> Work to be completed: Pick every line out of the entries below that holds the string "year", and report them.

(Information Opens)

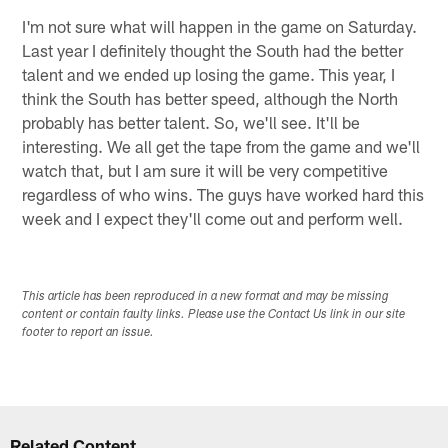
I'm not sure what will happen in the game on Saturday.
Last year I definitely thought the South had the better
talent and we ended up losing the game. This year, I
think the South has better speed, although the North
probably has better talent. So, we'll see. It'll be
interesting. We all get the tape from the game and we'll
watch that, but I am sure it will be very competitive
regardless of who wins. The guys have worked hard this
week and I expect they'll come out and perform well.
This article has been reproduced in a new format and may be missing
content or contain faulty links. Please use the Contact Us link in our site
footer to report an issue.
Related Content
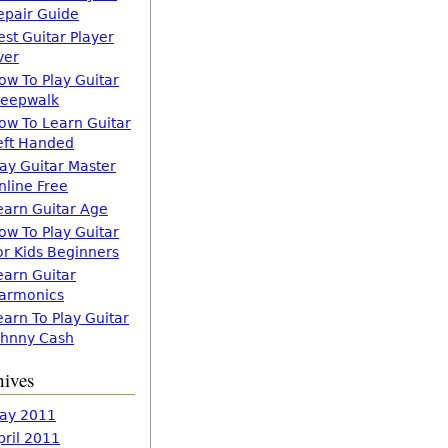
epair Guide
est Guitar Player
ver
ow To Play Guitar
leepwalk
ow To Learn Guitar
eft Handed
lay Guitar Master
nline Free
earn Guitar Age
ow To Play Guitar
or Kids Beginners
earn Guitar
armonics
earn To Play Guitar
ohnny Cash
hives
ay 2011
pril 2011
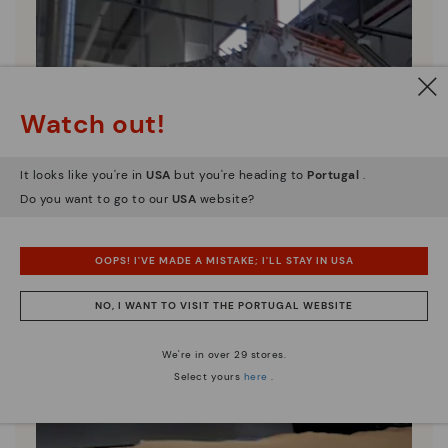
Watch out!
It looks like you're in
USA
but you're heading to
Portugal
.
Do you want to go to our
USA
website?
OOPS! I'VE MADE A MISTAKE; I'LL STAY IN USA
NO, I WANT TO VISIT THE PORTUGAL WEBSITE
We're in over 29 stores.
Select yours
here
.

(Information Closes)

> Answer section:
Last year I definitely thought the South had the better
talent and we ended up losing the game. This year, I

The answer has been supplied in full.